--- START ---

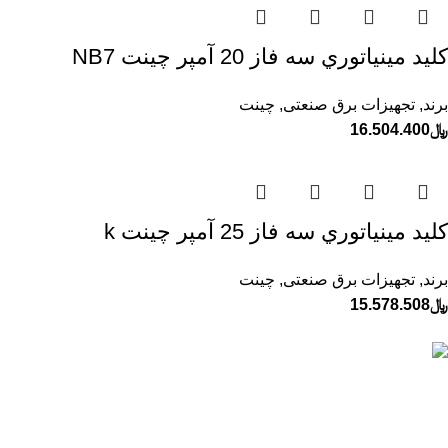
كليد مينياتوري سه فاز 20 آمپر چينت NB7
برند
,
تجهیزات برق صنعتی
,
چینت
﷼
16.504.400
كليد مينياتوري سه فاز 25 آمپر چينت k
برند
,
تجهیزات برق صنعتی
,
چینت
﷼
15.578.508
ارسال به تمام نقاط ایران
تیپاکس، پست و ...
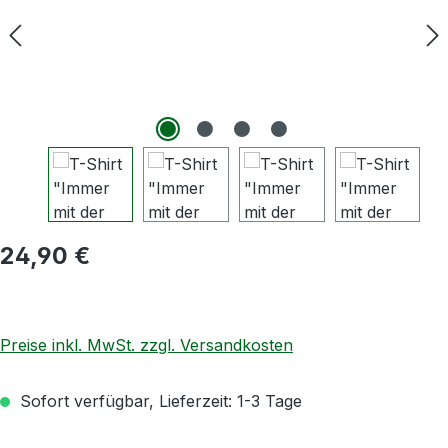
Regulärer Preis:
24,90 €
Preise inkl. MwSt. zzgl. Versandkosten
Sofort verfügbar, Lieferzeit: 1-3 Tage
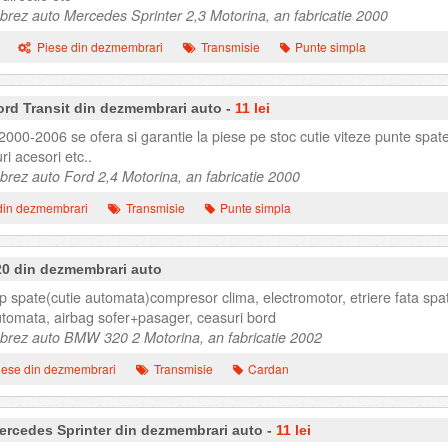
rez auto Mercedes Sprinter 2,3 Motorina, an fabricatie 2000
Piese din dezmembrari
Transmisie
Punte simpla
ord Transit din dezmembrari auto -
11 lei
n 2000-2006 se ofera si garantie la piese pe stoc cutie viteze punte spat
ri acesori etc..
ez auto Ford 2,4 Motorina, an fabricatie 2000
din dezmembrari
Transmisie
Punte simpla
0 din dezmembrari auto
up spate(cutie automata)compresor clima, electromotor, etriere fata spat
 automata, airbag sofer+pasager, ceasuri bord
rez auto BMW 320 2 Motorina, an fabricatie 2002
iese din dezmembrari
Transmisie
Cardan
ercedes Sprinter din dezmembrari auto -
11 lei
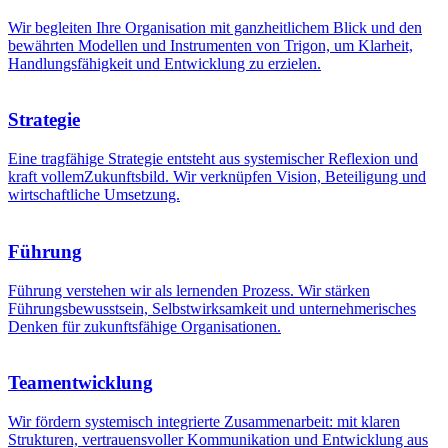
Wir begleiten Ihre Organisation mit ganzheitlichem Blick und den
bewährten Modellen und Instrumenten von Trigon, um Klarheit,
Handlungsfähigkeit und Entwicklung zu erzielen.
Strategie
Eine tragfähige Strategie entsteht aus systemischer Reflexion und
kraft vollemZukunftsbild. Wir verknüpfen Vision, Beteiligung und
wirtschaftliche Umsetzung.
Führung
Führung verstehen wir als lernenden Prozess. Wir stärken
Führungsbewusstsein, Selbstwirksamkeit und unternehmerisches
Denken für zukunftsfähige Organisationen.
Teamentwicklung
Wir fördern systemisch integrierte Zusammenarbeit: mit klaren
Strukturen, vertrauensvoller Kommunikation und Entwicklung aus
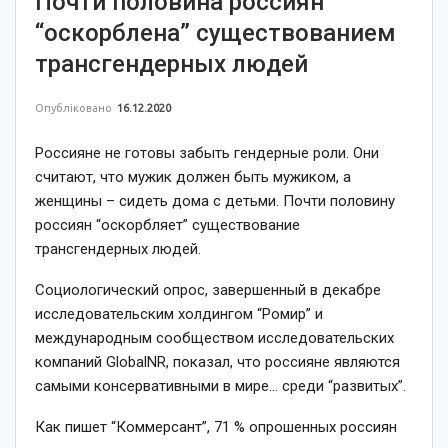
Почти половина россиян
“оскорблена” существованием
трансгендерных людей
Опубліковано
16.12.2020
Россияне не готовы забыть гендерные роли. Они
считают, что мужик должен быть мужиком, а
женщины – сидеть дома с детьми. Почти половину
россиян “оскорбляет” существование
трансгендерных людей.
Социологический опрос, завершенный в декабре
исследовательским холдингом “Ромир” и
международным сообществом исследовательских
компаний GlobalNR, показал, что россияне являются
самыми консервативными в мире… среди “развитых”.
Как пишет “Коммерсант”, 71 % опрошенных россиян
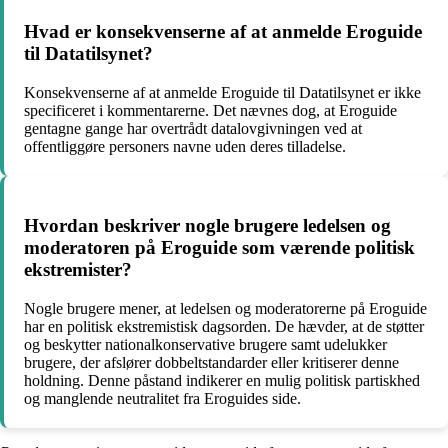
Hvad er konsekvenserne af at anmelde Eroguide
til Datatilsynet?
Konsekvenserne af at anmelde Eroguide til Datatilsynet er ikke
specificeret i kommentarerne. Det nævnes dog, at Eroguide
gentagne gange har overtrådt datalovgivningen ved at
offentliggøre personers navne uden deres tilladelse.
Hvordan beskriver nogle brugere ledelsen og
moderatoren på Eroguide som værende politisk
ekstremister?
Nogle brugere mener, at ledelsen og moderatorerne på Eroguide
har en politisk ekstremistisk dagsorden. De hævder, at de støtter
og beskytter nationalkonservative brugere samt udelukker
brugere, der afslører dobbeltstandarder eller kritiserer denne
holdning. Denne påstand indikerer en mulig politisk partiskhed
og manglende neutralitet fra Eroguides side.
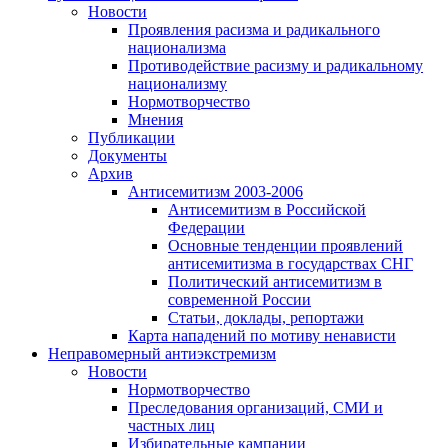
Новости
Проявления расизма и радикального
национализма
Противодействие расизму и радикальному
национализму
Нормотворчество
Мнения
Публикации
Документы
Архив
Антисемитизм 2003-2006
Антисемитизм в Российской
Федерации
Основные тенденции проявлений
антисемитизма в государствах СНГ
Политический антисемитизм в
современной России
Статьи, доклады, репортажи
Карта нападений по мотиву ненависти
Неправомерный антиэкстремизм
Новости
Нормотворчество
Преследования организаций, СМИ и
частных лиц
Избирательные кампании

--- END ---

**ABOUT THIS TASK:**
Whenever the string "كليد" shows up in a line of the records, copy that line.

**RESULT OF THE EXERCISE:**
كليد مينياتوري سه فاز 20 آمپر چينت NB7
كليد مينياتوري سه فاز 25 آمپر چينت k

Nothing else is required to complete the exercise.